- **Exercise**
Exactly the lines from the line with "Akumal MLS20932" through the final line of the records below, both ends included, are to be set down. Do not include pictures.

- **Material for this exercise**

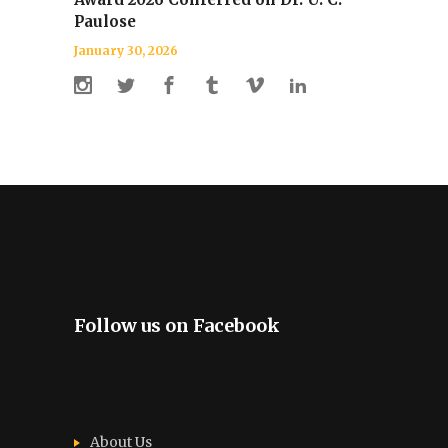
Paulose
January 30, 2026
Follow us on Facebook
About Us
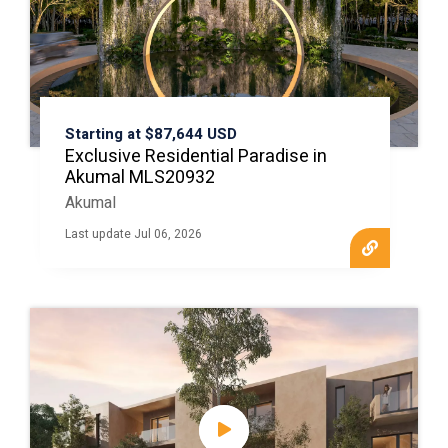
Starting at $87,644 USD
Exclusive Residential Paradise in
Akumal MLS20932
Akumal
Last update Jul 06, 2026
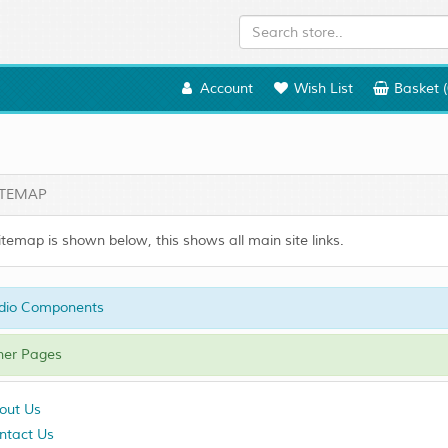
Account
Wish List
Basket (
TEMAP
itemap is shown below, this shows all main site links.
dio Components
er Pages
out Us
ntact Us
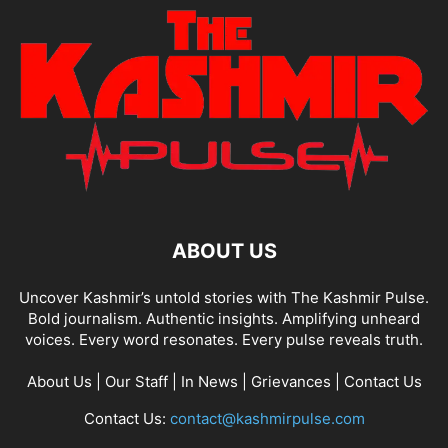
ABOUT US
Uncover Kashmir’s untold stories with The Kashmir Pulse.
Bold journalism. Authentic insights. Amplifying unheard
voices. Every word resonates. Every pulse reveals truth.
About Us
|
Our Staff
|
In News
|
Grievances
|
Contact Us
Contact Us:
contact@kashmirpulse.com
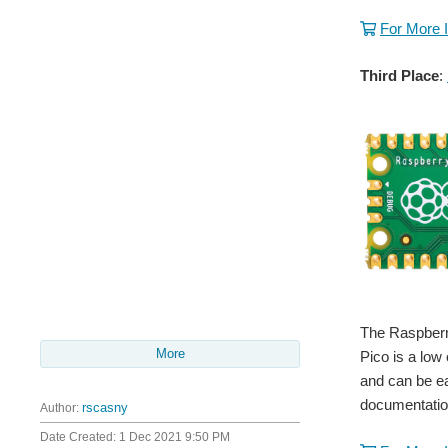
For More 
Third Place
:
The Raspberry
More
Pico is a low
and can be e
documentatio
Author:
rscasny
Date Created:
1 Dec 2021 9:50 PM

- **Answer for the task**
Akumal MLS20932
Akumal
Last update Jul 06, 2026
Account
Wish List
Basket (
TEMAP
itemap is shown below, this shows all main site links.
dio Components
er Pages
out Us
ntact Us
ABOUT US
Uncover Kashmir’s untold stories with The Kashmir Pulse.
Bold journalism. Authentic insights. Amplifying unheard
voices. Every word resonates. Every pulse reveals truth.
About Us
|
Our Staff
|
In News
|
Grievances
|
Contact Us
Contact Us:
contact@kashmirpulse.com
For More 
Third Place
:
The Raspberry
More
Pico is a low
and can be e
documentatio
Author:
rscasny
Date Created:
1 Dec 2021 9:50 PM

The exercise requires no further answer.